Making the most out of genomic epidemiology

Marco Galardini
23 August 2023

Even though the lab is focused on bacterial pathogens, we (Marco and Gabriel) took a look at the “2020 main character” pathogen, SARS-CoV-2, and just put out a preprint on the topic of real-time identification of epistatic interactions.

A particularly interesting development during the pandemic has been the unprecedented amount of genome sequencing, and its use in very quickly developing diagnostics (e.g. PCR primers) and treatments (i.e. sequence-based vaccines and their updates).

Other applications closer to our field of study are the identification of virus variants with a fitness advantage and predicting the impact of genetic variants on genes and viral fitness. We asked ourselves: can we find another use for this genomic data?

Plot with the number of SARS-CoV-2 genomes in GISAID as a function of time

The application we were looking for would ideally be computed quickly, so that it could be part of the public health decision process, and should leverage the metadata associated with each sequence so that context would be taken into account.

We decided to look at a generally overlooked aspect in the evolution of this virus: epistatic interactions. Generally speaking, two positions in the genome can be said to interact epistatically if the impact of a double mutation deviates from the “sum” of the effect of the single ones.

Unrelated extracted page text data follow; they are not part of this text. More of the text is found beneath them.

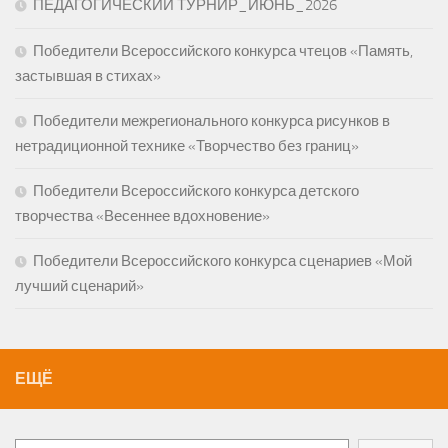
ПЕДАГОГИЧЕСКИЙ ТУРНИР_ИЮНЬ_2026
Победители Всероссийского конкурса чтецов «Память,
застывшая в стихах»
Победители межрегионального конкурса рисунков в
нетрадиционной технике «Творчество без границ»
Победители Всероссийского конкурса детского
творчества «Весеннее вдохновение»
Победители Всероссийского конкурса сценариев «Мой
лучший сценарий»
ЕЩЁ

A particularly interesting example of macroscopic epistatic interaction can be found in the history of scurvy.

We already know that these interactions are important for the evolution of the Omicron variant (BA.1), has it has been elegantly showed through experimental work.

These experimental studies are however relatively slow to perform and restricted to certain regions of the genome (e.g. the Spike RBD). Could we come up with a fast computational method that scales to millions of sequences?

We reworked a method based on mutual information (MI) and applied to a large set of SARS-CoV-2 sequences (~4M), finding 474 interactions across the genome, the majority in the Spike gene (185).

Predicted epistatic interactions across SARS-CoV-2 genome

Even though we made the method somewhat scalable, it took ~36 hours to complete using several nodes on HZI’s cluster. But luckily we can obtain similar results with as few as 10k sequences (a bit better if closer to 100k), which only takes 2 hours to complete.

Prediction quality when subsampling

How do these interactions change over time, and how quickly can we spot known ones, such as those found in Omicron BA.1? We further modified the method to reduce the influence of older sequences and thus highlight emerging interactions.

And indeed we were able to identify a cornerstone epistatic interaction in the Spike protein between residue 501 and 498 as early as 6 (!) Omicron sequences were present in the dataset, which speaks to the sensitivity of the method.

Predicted Spike epistatic interactions across SARS-CoV-2 genome

The flip side of this sensitivity is that genomes with incorrect metadata (i.e. date) will make epistatic interactions appear at odd times, which was the case before we used the excellent community resources put together by Emma Hodcroft.

Predicted Spike epistatic interactions including artifacts

We hope this work demonstrates that pathogen genomic sequencing is here to stay, as the data can be used to generate many useful predictions that can in turn guide public health decisions.

This work was started during the first lockdown, but it was significantly advanced by Gabriel Innocenti, who was supported first by a FEMS research and training grant and then by RESIST. A real pleasure to work with him!

P.S. as with our other papers, we have also shared the analysis code so that the study can be reproduced.